IRT health outcomes data analysis project: an overview and summary

  • Karon F. Cook
  • Cayla R. Teal
  • Jakob B. Bjorner
  • David Cella
  • Chih-Hung Chang
  • Paul K. Crane
  • Laura E. Gibbons
  • Ron D. Hays
  • Colleen A. McHorney
  • Katja Ocepek-Welikson
  • Anastasia E. Raczek
  • Jeanne A. Teresi
  • Bryce B. Reeve
Original Paper

Abstract

Background

In June 2004, the National Cancer Institute and the Drug Information Association co-sponsored the conference, “Improving the Measurement of Health Outcomes through the Applications of Item Response Theory (IRT) Modeling: Exploration of Item Banks and Computer-Adaptive Assessment.” A component of the conference was presentation of a psychometric and content analysis of a secondary dataset.

Objectives

A thorough psychometric and content analysis was conducted of two primary domains within a cancer health-related quality of life (HRQOL) dataset.

Research design

HRQOL scales were evaluated using factor analysis for categorical data, IRT modeling, and differential item functioning analyses.
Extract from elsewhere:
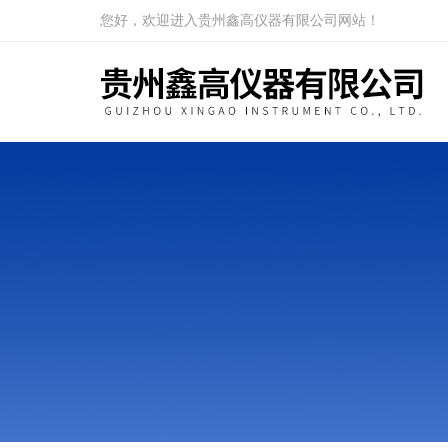
您好，欢迎进入贵州鑫高仪器有限公司网站！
In addition, computerized adaptive administration of HRQOL item banks was simulated, and various IRT models were applied and compared.

Subjects

The original data were collected as part of the NCI-funded Quality of Life Evaluation in Oncology (Q-Score) Project. A total of 1,714 patients with cancer or HIV/AIDS were recruited from 5 clinical sites.

Measures

Items from 4 HRQOL instruments were evaluated: Cancer Rehabilitation Evaluation System–Short Form, European Organization for Research and Treatment of Cancer Quality of Life Questionnaire, Functional Assessment of Cancer Therapy and Medical Outcomes Study Short-Form Health Survey.

Results and conclusions

Four lessons learned from the project are discussed: the importance of good developmental item banks, the ambiguity of model fit results, the limits of our knowledge regarding the practical implications of model misfit, and the importance in the measurement of HRQOL of construct definition. With respect to these lessons, areas for future research are suggested. The feasibility of developing item banks for broad definitions of health is discussed.

Keywords

Quality of Life Health Status Measurement Outcomes 

Notes

Acknowledgments

Study supported by NIH/NCI (Y1-PC-3028-01) and NIH R01 (CA60068). Additional salary support provided by National Institute of Arthritis and Musculoskeletal and Skin Diseases (1U01AR52171-01).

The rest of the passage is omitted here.